The existing section 174 regulations do not define various categories of expenses, including direct and indirect costs, and whether they fall within the definition of R&E expenditures. Rather they provide a general standard for identifying R&E expenditures based on the nature of the activity to which the expenditures relate. This is contrast to the regulations for the research credit under section 41 which clearly define the costs eligible for the credit.
AICPA recommendations for identification
The AICPA recommends that any Treasury and IRS guidance:
- Provide that the definition of R&E expenditures for section 174 include direct costs, including employee compensation, contract labor, and materials, and, at the taxpayer’s election, allocable indirect and overhead costs, and
- Provide detailed examples that illustrate which costs are “incident to” the development or improvement of a product.
The AICPA comments argue that there is no indication from Congress that the mandatory amortization rules for post-2021 expenditures should apply to all indirect costs unlike the uniform capitalization rules under section 263A. Instead, the AICPA argues that indirect costs such as overhead and administrative costs should not be required to be allocated for purposes of identifying R&E expenditures. Instead, taxpayers should be permitted to allocate such expenses on an elective basis only when needed to clearly reflect income.
Software development costs
The second main area the AICPA comments on is the treatment of software development costs under Rev. Proc. 2000-50. The revenue procedure provides that such costs may be:
- expensed immediately and deducted in the year paid or incurred like R&E expenditures under section 174, or
- amortized and deducted ratably over a period of at least 60 months from the date of development was completed, or over 36 months from the date depreciable software was placed in service.

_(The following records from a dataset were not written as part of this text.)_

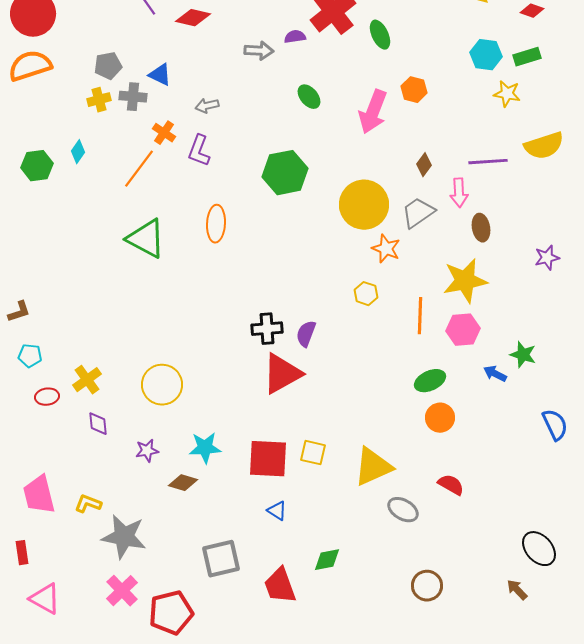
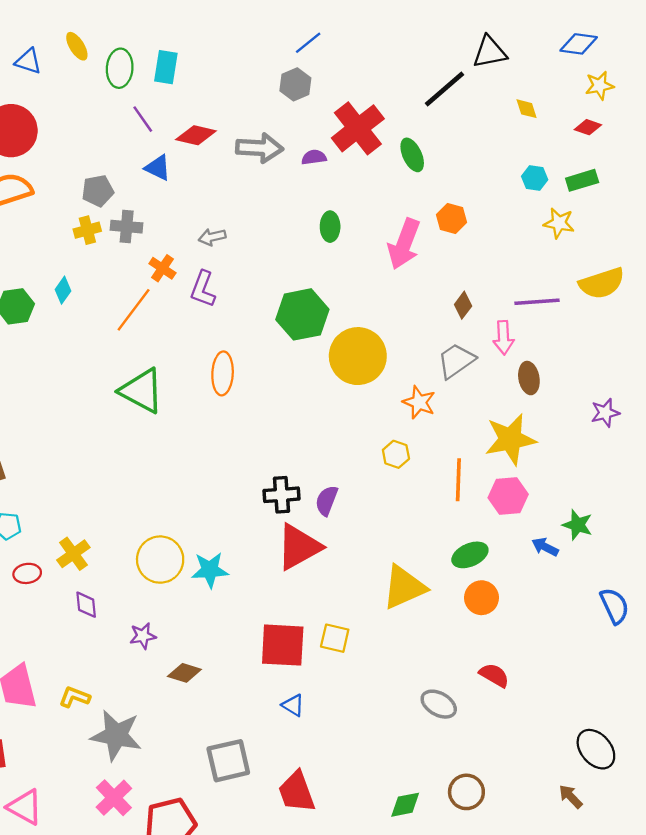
gray arrow: (259, 51) -> (260, 148), moved, size x1.4
cyan hexagon: (486, 55) -> (535, 178), size x0.7
blue triangle: (160, 75) -> (158, 168), moved
green ellipse: (309, 97) -> (330, 227), turned 40
yellow circle: (364, 205) -> (358, 356), moved
cyan star: (205, 448) -> (210, 570), moved
yellow triangle: (373, 467) -> (404, 587), moved
green diamond: (327, 560) -> (405, 805), moved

Automatic consent procedures are provided under Rev. Proc. 2000-50 and Rev. Proc. 2022-14 for a taxpayer to change their method of accounting for this purpose. The AICPA noted, however, that uncertainty exists whether a taxpayer is precluded from using the consent procedures for the post-2021 rules.
Automatic consent procedures limited
Rev. Proc. 2000-50 provides that the options for treating software developmental cost do not apply to costs that the taxpayer has already consistently applied as R&E expenditures under section 174 or amortizable as section 197 intangibles. The automatic consent procedures also must be implemented on a cut-off basis rather than with a section 481(a) adjustment.
It may not be clear to a taxpayer whether some of its costs were consistently applied as R&E expenditures under the pre-2022 rules. For example, a taxpayer that historically treated the costs as immediately expensed may not have identified whether it deducted those the costs under section 174 or as an ordinary business expense under section 162. Similarly, if taxpayer previously used the consent procedures to immediately expense its R&E expenditures it would preclude them from making any subsequent change.
In both cases, the AICPA argues that the IRS did not intend to prohibit the taxpayers from using the consent procedures to change their accounting methods based on their present method of account. Thus, the AICPA that the IRS modify the automatic consent procedures to clarify that the limit on R&E expenditures only applies to costs previously subject to an irrevocable election under section 174.